-------- GIVEN INFORMATION

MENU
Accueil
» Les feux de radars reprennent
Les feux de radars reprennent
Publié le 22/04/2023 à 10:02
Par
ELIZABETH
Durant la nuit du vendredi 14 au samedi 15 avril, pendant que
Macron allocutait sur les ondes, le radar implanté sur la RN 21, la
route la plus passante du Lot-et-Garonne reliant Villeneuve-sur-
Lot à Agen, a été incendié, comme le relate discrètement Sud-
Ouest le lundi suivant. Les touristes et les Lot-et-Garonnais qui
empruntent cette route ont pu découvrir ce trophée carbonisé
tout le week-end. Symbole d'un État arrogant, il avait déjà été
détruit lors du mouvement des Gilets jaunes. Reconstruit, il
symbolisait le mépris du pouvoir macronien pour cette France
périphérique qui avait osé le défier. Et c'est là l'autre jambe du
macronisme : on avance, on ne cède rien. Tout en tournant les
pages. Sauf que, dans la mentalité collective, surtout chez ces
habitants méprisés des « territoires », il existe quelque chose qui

----------------

### YOUR ASSIGNMENT
Take the line that contains "périphérique qui avait" and every line after it to the end of the entries above, and reproduce them exactly.

### ANSWER TO THIS EXERCISE
périphérique qui avait osé le défier. Et c'est là l'autre jambe du
macronisme : on avance, on ne cède rien. Tout en tournant les
pages. Sauf que, dans la mentalité collective, surtout chez ces
habitants méprisés des « territoires », il existe quelque chose qui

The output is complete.